_Required action_
In the entries that follow, the lines from the one with "Tap the images to visit the sites." through the one with "Assembly) code and metadata needed to" are the ones to write out, exactly and with both ends included. Nothing else should appear.

_Data records_

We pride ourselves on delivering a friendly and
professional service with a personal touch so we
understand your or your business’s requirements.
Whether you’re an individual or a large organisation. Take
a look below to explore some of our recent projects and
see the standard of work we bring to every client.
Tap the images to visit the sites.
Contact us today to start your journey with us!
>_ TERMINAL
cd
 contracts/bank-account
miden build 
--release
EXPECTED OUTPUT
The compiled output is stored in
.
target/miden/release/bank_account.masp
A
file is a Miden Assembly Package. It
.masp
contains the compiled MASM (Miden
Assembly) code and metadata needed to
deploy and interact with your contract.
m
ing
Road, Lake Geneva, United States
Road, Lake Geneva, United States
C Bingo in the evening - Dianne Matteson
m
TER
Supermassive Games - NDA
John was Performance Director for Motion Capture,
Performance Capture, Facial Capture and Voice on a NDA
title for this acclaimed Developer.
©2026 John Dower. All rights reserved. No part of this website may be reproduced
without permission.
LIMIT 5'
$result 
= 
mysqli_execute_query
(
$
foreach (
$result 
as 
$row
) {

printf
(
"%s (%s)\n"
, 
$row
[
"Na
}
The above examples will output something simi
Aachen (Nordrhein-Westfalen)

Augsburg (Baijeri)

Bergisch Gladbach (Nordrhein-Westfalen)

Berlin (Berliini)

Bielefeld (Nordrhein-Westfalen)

--

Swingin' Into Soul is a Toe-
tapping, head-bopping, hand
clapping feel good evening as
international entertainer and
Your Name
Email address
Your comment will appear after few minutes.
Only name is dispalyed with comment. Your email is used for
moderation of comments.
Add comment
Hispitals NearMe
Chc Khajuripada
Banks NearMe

_Task response_
Tap the images to visit the sites.
Contact us today to start your journey with us!
>_ TERMINAL
cd
 contracts/bank-account
miden build 
--release
EXPECTED OUTPUT
The compiled output is stored in
.
target/miden/release/bank_account.masp
A
file is a Miden Assembly Package. It
.masp
contains the compiled MASM (Miden
Assembly) code and metadata needed to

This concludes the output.